Policías pertenecientes a la Comisaría del Cuerpo Nacional de Distrito Sur de la capital tinerfeña detuvieron en el día de ayer a J.R.S., de 19 años de edad, acusado como presunto autor de un delito de lesiones a un grupo de catedráticos universitarios entre los que se encontraba Maximiano Trapero.
Las Palmas de Gran Canaria 1 Feb La agresión se produjo sobre las 01.00 horas del martes [31 Ene], en la calle Santa Rosalía, si bien la secuencia de los hechos comenzó en otra zona de la ciudad una media hora antes.
Todo empezó en la terraza de un céntrico bar situado en la Plaza Parque Bulevar, donde se encontraban sentados, por un lado, cuatro profesores universitarios (tres varones y una mujer), y junto a ellos, en una mesa próxima, dos jóvenes.
Según manifestaciones de los implicados, los primeros oyeron cómo los jóvenes hablaban de ellos haciendo comentarios despectivos e insultantes.

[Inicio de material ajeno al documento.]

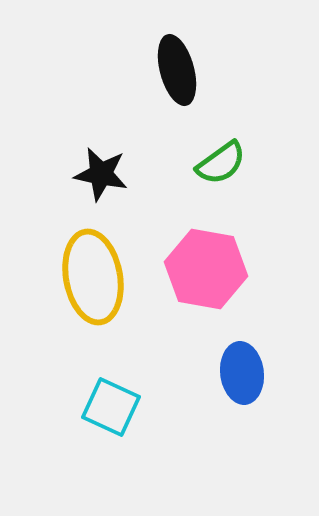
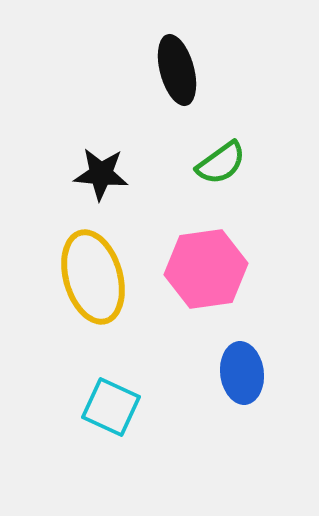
black star: rotated 6 degrees counterclockwise
pink hexagon: rotated 18 degrees counterclockwise
yellow ellipse: rotated 6 degrees counterclockwise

Al sentirse molestos por la actuación de los jóvenes, que llegaron incluso a amenazarles, uno de los profesores se lo comunicó a un camarero, quien, para evitar incidentes, optó por invitar a los jóvenes a que abandonaran la mesa que ocupaban, cosa que éstos últimos hicieron.

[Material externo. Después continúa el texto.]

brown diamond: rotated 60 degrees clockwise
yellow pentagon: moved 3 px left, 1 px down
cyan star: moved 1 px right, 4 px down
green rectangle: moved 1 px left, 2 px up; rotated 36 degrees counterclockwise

Al parecer, los jóvenes abandonaron la terraza pero permanecieron en sus inmediaciones, a la espera de que el grupo dejara el lugar y una vez los profesores, entre los que se encontraba el especialista en tradición oral canaria Maximiano Trapero, se marcharon de la terraza en dirección al hotel en que se encontraban hospedados, reaparecieron y comenzaron a increpar, insultar y golpear a los tres varones del grupo.
Los agredidos trataron de defenderse, resultando Maximiano Trapero con lesiones de mayor importancia ya que presentaba dos fracturas en la zona órbito malar, de las que precisará una próxima intervención quirúrgica. El resto de los intervinientes, resultaron con heridas de menor consideración, si bien todos ellos fueron atendidos en distintos centros sanitarios.

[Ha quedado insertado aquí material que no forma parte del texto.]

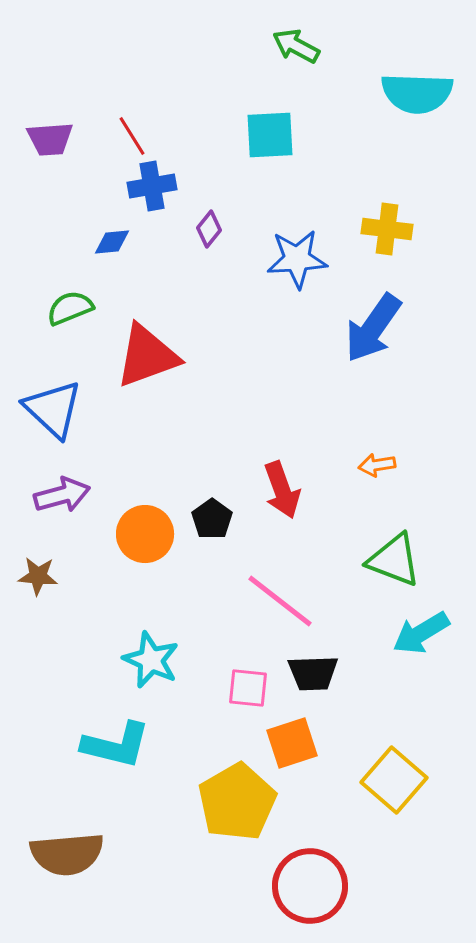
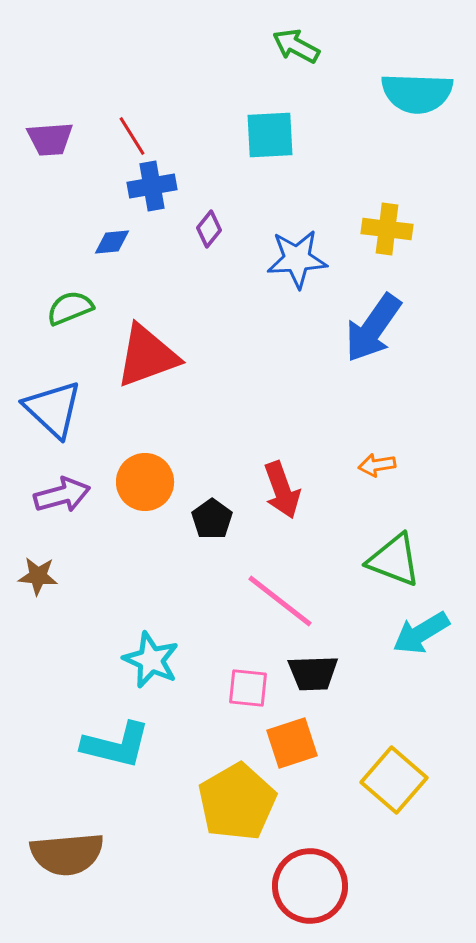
orange circle: moved 52 px up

En el lugar se personó una dotación del Cuerpo Nacional de Policía que identificó a las personas del primer grupo, trasladándose la mujer a Comisaría donde fue oída en declaración sobre los hechos.
Posteriormente, los dos jóvenes fueron interceptados por otra dotación del mismo Cuerpo, trasladándolos a Comisaría a efectos de tramitar el correspondiente atestado.
Al apreciarse un presunto delito de lesiones, se procedió a la búsqueda, localización y detención de uno de los jóvenes, J.R.S. sobre las 17.30 horas del mismo día en la calle Suárez Guerra.
Se está tratando de localizar al segundo joven a fin de que preste declaración. canarias7.es
Maximiano Trapero, objeto de una agresión.

La comunidad universitaria detecta signos de intolerancia en la
agresión a Trapero
Las Palmas de Gran Canaria 1 Feb
La comunidad universitaria de Canarias condenó ayer de forma unánime el uso de la violencia por la agresión sufrida por uno de sus miembros, el catedrático de la ULPGC, Maximiano Trapero. Docentes universitarios tanto de la institución grancanaria como de La Laguna expresaron su repulsa por el uso de la violencia y las muestras de intolerancia y xenofobia contra personas residentes en las Islas por su acento o procedencia.
El catedrático de Filología de la ULPGC Maximiano Trapero confesó ayer que nunca quiso que los hechos de agresión a su persona realizados por dos jóvenes el pasado lunes salieran a la luz pública, pero agregó que entiende que el hecho tenga un carácter público porque transciende a una persona y puede ser síntoma de una situación social, de un caldo de cultivo donde jóvenes agreden a personas por hablar con acento peninsular.
Los hechos ocurrieron este lunes tras finalizar una comisión nacional de habilitación para la provisión de profesores, celebrada en la Universidad de La Laguna, donde participaba el docente de la ULPGC Maximiano Trapero. Cuatro profesores tomaban algo por la noche en un local, en Santa Cruz de Tenerife, cuando fueron increpados por dos jóvenes al escuchar su acento peninsular con el insulto de "godos hediondos", relató Trapero, quien apuntó que los alborotadores fueron expulsados del recinto tras sus protestas. Los chicos, menores de 20 años, esperaron fuera y propinaron una paliza a los docentes. Trapero resultó herido con una fractura en la órbita ocular izquierda. Los chicos fueron retenidos y puestos en libertad por la policía.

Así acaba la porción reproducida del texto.